---------- SOURCE DATA

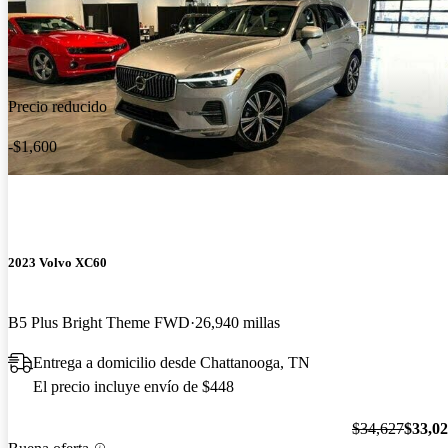
Precio reducido
-$1,600
2023 Volvo XC60
B5 Plus Bright Theme FWD
26,940 millas
Entrega a domicilio desde Chattanooga, TN
El precio incluye envío de $448
$34,627
$33,0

--------------------

__TASK DETAILS__: Copy the records exactly. Skip the pictures.

__YOUR SOLUTION__:
Precio reducido
-$1,600
2023 Volvo XC60
B5 Plus Bright Theme FWD
26,940 millas
Entrega a domicilio desde Chattanooga, TN
El precio incluye envío de $448
$34,627
$33,0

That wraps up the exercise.